The above description is only a preferred embodiment of the present invention and is not intended to limit the present invention, and various modifications and changes may be made by those skilled in the art. Any modification, equivalent replacement, or improvement made within the spirit and principle of the present invention should be included in the protection scope of the present invention.

Claims

1. A data desensitization method based on a characteristic rule desensitization segment is characterized in that:

s01, selecting target data containing sensitive data according to the request party;

s02, acquiring characteristic rules containing sensitive data;

s03, dividing the sensitive positions based on the characteristic rule to obtain sections to be desensitized;

and S04, desensitizing the desensitization section.

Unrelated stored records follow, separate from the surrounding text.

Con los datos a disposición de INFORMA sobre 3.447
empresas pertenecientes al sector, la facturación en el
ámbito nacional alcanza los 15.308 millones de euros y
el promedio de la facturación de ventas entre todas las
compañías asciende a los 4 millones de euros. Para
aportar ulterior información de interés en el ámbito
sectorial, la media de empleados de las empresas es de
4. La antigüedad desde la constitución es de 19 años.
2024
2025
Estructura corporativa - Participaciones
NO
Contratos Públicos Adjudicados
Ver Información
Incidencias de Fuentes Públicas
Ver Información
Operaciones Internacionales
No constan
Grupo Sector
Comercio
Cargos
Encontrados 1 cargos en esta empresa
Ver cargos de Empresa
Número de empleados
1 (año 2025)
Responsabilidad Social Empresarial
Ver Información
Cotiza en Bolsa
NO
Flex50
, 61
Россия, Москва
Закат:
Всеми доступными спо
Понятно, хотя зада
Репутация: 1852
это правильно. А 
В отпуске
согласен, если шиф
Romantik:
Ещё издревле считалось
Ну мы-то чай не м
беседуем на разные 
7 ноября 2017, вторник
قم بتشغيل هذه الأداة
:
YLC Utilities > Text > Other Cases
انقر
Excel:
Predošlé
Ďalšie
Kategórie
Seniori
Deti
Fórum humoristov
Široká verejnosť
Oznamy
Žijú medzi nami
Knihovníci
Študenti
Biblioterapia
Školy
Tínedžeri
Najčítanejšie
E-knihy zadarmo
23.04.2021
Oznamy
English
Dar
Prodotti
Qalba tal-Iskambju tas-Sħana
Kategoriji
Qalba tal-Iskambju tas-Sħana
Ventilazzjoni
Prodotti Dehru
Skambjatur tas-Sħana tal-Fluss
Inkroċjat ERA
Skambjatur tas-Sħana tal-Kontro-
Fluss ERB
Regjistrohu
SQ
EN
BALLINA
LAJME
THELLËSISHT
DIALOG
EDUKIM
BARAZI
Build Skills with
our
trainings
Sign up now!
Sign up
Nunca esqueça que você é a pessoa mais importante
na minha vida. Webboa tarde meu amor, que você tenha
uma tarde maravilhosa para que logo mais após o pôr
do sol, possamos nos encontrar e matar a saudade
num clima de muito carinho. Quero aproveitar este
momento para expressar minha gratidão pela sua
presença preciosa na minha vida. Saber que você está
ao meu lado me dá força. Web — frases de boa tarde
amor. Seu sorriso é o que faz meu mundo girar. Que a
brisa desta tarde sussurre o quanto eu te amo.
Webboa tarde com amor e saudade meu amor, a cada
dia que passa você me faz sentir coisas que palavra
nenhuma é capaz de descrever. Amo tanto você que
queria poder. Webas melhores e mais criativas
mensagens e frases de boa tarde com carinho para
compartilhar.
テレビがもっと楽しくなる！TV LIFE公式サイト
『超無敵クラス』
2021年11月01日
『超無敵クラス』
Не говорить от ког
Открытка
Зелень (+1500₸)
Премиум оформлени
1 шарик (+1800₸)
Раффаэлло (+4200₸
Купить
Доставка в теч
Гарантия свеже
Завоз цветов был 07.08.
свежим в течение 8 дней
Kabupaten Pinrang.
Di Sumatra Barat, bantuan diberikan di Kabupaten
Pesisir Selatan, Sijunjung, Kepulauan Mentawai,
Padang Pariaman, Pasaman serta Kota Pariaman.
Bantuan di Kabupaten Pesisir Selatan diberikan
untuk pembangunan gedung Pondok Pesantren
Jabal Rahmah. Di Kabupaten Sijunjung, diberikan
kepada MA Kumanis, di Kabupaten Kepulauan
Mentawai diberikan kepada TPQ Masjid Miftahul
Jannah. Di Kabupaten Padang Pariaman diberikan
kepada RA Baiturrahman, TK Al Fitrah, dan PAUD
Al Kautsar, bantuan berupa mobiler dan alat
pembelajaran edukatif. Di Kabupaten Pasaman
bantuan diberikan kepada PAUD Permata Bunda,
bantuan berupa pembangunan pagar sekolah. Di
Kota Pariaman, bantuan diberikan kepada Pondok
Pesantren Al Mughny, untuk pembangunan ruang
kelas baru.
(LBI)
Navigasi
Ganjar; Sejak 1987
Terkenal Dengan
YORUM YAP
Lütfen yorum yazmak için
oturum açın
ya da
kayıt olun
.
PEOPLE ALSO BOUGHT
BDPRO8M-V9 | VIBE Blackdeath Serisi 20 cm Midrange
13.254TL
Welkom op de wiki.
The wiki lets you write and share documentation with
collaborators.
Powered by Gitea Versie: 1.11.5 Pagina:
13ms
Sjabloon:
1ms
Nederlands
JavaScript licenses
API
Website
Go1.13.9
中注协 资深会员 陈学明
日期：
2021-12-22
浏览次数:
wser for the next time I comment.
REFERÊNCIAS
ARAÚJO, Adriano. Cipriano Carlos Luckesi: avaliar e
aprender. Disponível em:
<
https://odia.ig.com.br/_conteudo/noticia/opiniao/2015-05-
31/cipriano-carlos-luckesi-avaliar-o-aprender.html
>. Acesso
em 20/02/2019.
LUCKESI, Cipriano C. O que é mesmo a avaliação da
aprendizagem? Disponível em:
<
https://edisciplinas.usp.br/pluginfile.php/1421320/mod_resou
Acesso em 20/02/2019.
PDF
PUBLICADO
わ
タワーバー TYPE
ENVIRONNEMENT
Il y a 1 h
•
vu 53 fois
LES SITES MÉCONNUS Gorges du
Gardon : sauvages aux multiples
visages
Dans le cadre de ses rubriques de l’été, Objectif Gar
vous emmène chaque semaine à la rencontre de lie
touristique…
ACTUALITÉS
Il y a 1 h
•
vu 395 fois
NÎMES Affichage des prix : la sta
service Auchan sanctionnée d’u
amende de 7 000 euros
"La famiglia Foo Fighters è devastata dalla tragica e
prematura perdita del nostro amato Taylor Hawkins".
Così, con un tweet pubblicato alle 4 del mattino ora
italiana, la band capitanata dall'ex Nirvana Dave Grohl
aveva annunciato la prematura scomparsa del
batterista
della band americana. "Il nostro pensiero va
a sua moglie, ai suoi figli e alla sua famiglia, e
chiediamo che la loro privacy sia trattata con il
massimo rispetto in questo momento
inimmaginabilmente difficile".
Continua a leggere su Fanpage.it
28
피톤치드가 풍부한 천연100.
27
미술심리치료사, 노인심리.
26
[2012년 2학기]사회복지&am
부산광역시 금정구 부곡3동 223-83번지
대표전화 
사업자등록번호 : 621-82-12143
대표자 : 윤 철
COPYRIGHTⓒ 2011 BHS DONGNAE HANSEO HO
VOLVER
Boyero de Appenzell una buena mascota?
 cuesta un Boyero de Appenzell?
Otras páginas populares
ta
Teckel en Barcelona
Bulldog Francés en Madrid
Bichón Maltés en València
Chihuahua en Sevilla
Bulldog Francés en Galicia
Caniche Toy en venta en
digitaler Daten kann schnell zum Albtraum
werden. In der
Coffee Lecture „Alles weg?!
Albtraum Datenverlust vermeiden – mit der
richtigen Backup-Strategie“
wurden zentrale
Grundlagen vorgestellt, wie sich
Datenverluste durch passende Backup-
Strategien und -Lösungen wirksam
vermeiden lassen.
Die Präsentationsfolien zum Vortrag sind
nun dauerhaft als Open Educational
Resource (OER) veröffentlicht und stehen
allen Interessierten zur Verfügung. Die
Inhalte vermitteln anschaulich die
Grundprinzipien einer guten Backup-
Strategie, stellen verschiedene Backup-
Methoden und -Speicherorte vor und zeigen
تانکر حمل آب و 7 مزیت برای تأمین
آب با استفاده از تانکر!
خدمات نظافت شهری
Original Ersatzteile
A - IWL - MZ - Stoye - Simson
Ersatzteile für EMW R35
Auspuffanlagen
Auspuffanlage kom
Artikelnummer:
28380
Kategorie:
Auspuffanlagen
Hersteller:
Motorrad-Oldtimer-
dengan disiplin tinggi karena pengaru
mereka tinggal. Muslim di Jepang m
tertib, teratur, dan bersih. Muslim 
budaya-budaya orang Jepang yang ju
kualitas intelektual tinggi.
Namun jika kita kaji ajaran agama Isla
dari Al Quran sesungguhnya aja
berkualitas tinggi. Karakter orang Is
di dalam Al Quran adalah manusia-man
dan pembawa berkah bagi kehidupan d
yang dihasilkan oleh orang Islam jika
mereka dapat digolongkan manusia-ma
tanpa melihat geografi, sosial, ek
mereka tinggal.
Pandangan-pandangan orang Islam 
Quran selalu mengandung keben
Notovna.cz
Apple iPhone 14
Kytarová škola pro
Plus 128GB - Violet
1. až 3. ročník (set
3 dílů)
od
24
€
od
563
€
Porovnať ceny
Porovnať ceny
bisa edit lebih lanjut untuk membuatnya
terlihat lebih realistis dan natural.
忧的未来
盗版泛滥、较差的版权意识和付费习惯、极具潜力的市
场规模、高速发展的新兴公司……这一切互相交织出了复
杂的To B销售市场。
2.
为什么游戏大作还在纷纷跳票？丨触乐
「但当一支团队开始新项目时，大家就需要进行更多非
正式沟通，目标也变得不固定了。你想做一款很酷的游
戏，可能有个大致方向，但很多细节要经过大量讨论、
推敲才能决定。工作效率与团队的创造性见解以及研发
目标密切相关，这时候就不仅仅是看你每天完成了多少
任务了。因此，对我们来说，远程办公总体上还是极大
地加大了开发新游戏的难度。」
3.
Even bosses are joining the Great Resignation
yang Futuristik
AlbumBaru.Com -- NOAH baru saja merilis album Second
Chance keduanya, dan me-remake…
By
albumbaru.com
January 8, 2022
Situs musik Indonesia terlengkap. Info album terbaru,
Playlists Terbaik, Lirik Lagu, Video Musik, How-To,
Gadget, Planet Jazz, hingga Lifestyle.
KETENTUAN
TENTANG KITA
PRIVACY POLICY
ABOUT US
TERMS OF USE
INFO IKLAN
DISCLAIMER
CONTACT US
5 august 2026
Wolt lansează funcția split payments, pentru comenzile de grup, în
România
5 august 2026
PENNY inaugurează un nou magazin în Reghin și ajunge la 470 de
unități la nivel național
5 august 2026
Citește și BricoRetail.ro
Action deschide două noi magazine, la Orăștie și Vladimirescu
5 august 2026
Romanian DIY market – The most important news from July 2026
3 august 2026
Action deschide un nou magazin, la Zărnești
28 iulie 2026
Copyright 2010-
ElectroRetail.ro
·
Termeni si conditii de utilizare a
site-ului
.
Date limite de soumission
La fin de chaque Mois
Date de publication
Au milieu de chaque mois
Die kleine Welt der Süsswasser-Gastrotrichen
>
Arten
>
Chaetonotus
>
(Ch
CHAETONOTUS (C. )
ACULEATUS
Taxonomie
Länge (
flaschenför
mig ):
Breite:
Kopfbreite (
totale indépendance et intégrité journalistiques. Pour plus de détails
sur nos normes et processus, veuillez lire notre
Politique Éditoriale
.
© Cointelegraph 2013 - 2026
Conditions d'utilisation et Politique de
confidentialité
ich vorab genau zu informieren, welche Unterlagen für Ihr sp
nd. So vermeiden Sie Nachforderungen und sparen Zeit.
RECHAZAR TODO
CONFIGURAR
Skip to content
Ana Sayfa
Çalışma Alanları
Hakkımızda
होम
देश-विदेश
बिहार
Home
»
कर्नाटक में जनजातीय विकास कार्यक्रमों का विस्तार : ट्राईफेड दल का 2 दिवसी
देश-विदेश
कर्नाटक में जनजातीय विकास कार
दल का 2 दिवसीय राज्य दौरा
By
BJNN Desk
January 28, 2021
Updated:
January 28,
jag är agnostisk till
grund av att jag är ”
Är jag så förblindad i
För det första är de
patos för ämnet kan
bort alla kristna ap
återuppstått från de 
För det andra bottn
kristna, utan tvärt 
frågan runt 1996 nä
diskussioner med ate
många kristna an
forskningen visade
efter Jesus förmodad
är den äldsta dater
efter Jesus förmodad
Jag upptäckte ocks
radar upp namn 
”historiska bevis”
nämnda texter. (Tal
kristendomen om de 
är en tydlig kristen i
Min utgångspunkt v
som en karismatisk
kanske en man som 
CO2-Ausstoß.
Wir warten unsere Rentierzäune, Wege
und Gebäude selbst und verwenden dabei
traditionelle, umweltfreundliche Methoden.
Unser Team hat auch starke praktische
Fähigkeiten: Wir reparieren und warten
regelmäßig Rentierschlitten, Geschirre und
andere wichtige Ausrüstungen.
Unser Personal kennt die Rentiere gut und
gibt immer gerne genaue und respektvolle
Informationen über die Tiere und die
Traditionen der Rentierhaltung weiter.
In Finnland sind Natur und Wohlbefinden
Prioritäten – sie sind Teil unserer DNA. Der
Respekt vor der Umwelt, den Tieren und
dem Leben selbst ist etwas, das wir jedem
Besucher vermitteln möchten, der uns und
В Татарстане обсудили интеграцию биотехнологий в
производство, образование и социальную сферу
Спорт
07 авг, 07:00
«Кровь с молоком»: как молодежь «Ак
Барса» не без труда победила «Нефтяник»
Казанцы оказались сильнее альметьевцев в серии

2. A method of data desensitization based on property rule desensitization segments according to claim 1, wherein said step of desensitizing the desensitization segments is:

sequentially selecting desensitization segments, determining the effective value range and the potential rule of each bit of data in the desensitization segments according to the characteristic rule and the position to be desensitized, generating desensitization segment vectors, randomly selecting a prime number P, and calculating a desensitization value Y for each bit of original data x according to the desensitization formula_i：

Y_i＝Y_i-1+∑_j(x-t_j-P)modN

In the formula, i is desensitization times, j is a data identifier in an effective range corresponding to a bit where x is located, tj is the jth data in the effective range corresponding to the bit where x is located, mod () is a residue taking function, and N is the total number of data to be desensitized included in the desensitization segment.

3. The data desensitization method based on the characteristic rule desensitization segment according to claim 2, characterized in that a desensitization data value range is screened by adopting a similarity calculation method to obtain processed desensitization data, the processed desensitization data is compared with original data, if the desensitization data is the same as the original data, the sensitivity calculation and screening procedures are re-executed, and if the desensitization data is different from the original data, desensitization is completed.

4. The data desensitization method according to any one of claims 1 to 3, wherein after desensitization, the feedback party obtains the display value of the sensitive data and compares the display value with the desensitization data, if the display value is the same as the desensitization data, the feedback party sends a confirmation message to the requesting party and then converts the desensitization data into the display value, and if the display value is not the same as the desensitization data, the desensitization procedure is executed again.

5. The method of data desensitization based on characteristic rule desensitization segments according to claim 1, wherein the target data includes identification numbers, uniform social credit codes, phone numbers, addresses, license plate numbers, bank account numbers, or social account numbers.